■ Data excerpts:

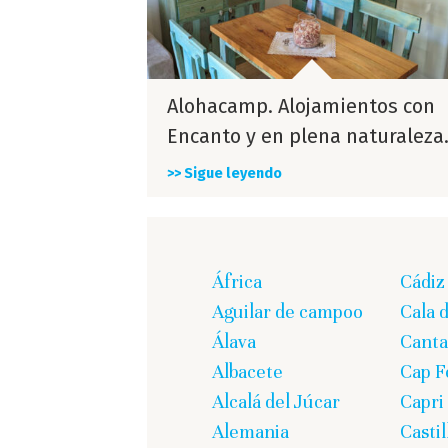
Alohacamp. Alojamientos con
Encanto y en plena naturaleza
>> Sigue leyendo
África
Cádiz
Aguilar de campoo
Cala 
Álava
Canta
Albacete
Cap F
Alcalá del Júcar
Capri
Alemania
Casti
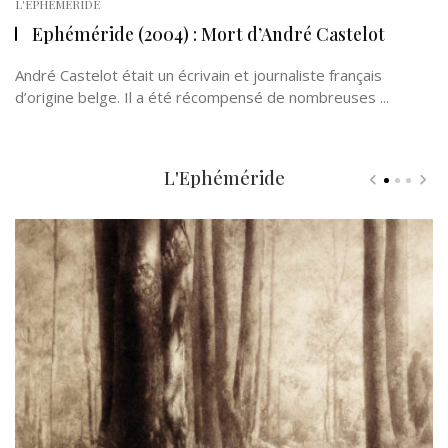
L'EPHÉMÉRIDE
Ephéméride (2004) : Mort d’André Castelot
André Castelot était un écrivain et journaliste français
d’origine belge. Il a été récompensé de nombreuses ...
L'Ephéméride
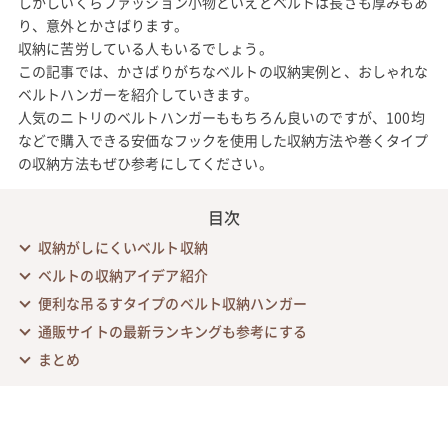
しかしいくらファッション小物といえどベルトは長さも厚みもあ
り、意外とかさばります。
収納に苦労している人もいるでしょう。
この記事では、かさばりがちなベルトの収納実例と、おしゃれな
ベルトハンガーを紹介していきます。
人気のニトリのベルトハンガーももちろん良いのですが、100均
などで購入できる安価なフックを使用した収納方法や巻くタイプ
の収納方法もぜひ参考にしてください。
目次
収納がしにくいベルト収納
ベルトの収納アイデア紹介
便利な吊るすタイプのベルト収納ハンガー
通販サイトの最新ランキングも参考にする
まとめ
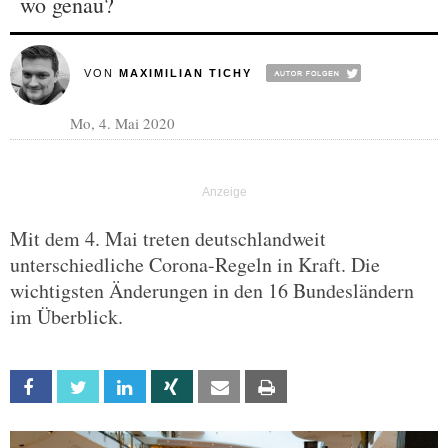
wo genau?
VON
MAXIMILIAN TICHY
Mo, 4. Mai 2020
Mit dem 4. Mai treten deutschlandweit
unterschiedliche Corona-Regeln in Kraft. Die
wichtigsten Änderungen in den 16 Bundesländern
im Überblick.
Facebook
Twitter
Linkedin
Xing
Email
Print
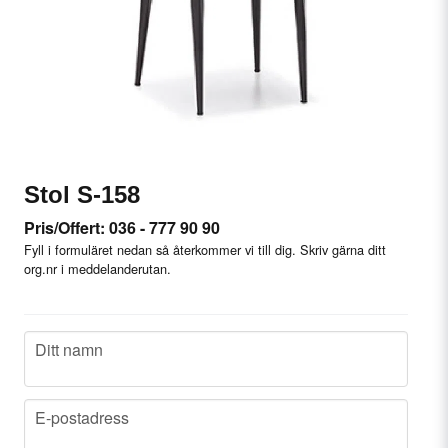
Stol S-158
Pris/Offert: 036 - 777 90 90
Fyll i formuläret nedan så återkommer vi till dig. Skriv gärna ditt
org.nr i meddelanderutan.
name
Ditt namn
email
E-postadress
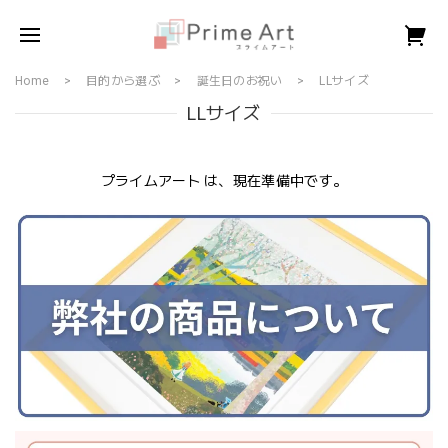
Home
目的から選ぶ
誕生日のお祝い
LLサイズ
LLサイズ
プライムアート は、現在準備中です。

■ What is expected:
Please write out, word for word, each line from the one with "収納に苦労している人もいるでしょう。" to the last line of the data, keeping both ends and omitting pictures.

■ Response area:
収納に苦労している人もいるでしょう。
この記事では、かさばりがちなベルトの収納実例と、おしゃれな
ベルトハンガーを紹介していきます。
人気のニトリのベルトハンガーももちろん良いのですが、100均
などで購入できる安価なフックを使用した収納方法や巻くタイプ
の収納方法もぜひ参考にしてください。
目次
収納がしにくいベルト収納
ベルトの収納アイデア紹介
便利な吊るすタイプのベルト収納ハンガー
通販サイトの最新ランキングも参考にする
まとめ
wo genau?
VON
MAXIMILIAN TICHY
Mo, 4. Mai 2020
Mit dem 4. Mai treten deutschlandweit
unterschiedliche Corona-Regeln in Kraft. Die
wichtigsten Änderungen in den 16 Bundesländern
im Überblick.
Facebook
Twitter
Linkedin
Xing
Email
Print
Stol S-158
Pris/Offert: 036 - 777 90 90
Fyll i formuläret nedan så återkommer vi till dig. Skriv gärna ditt
org.nr i meddelanderutan.
name
Ditt namn
email
E-postadress
Home
目的から選ぶ
誕生日のお祝い
LLサイズ
LLサイズ
プライムアート は、現在準備中です。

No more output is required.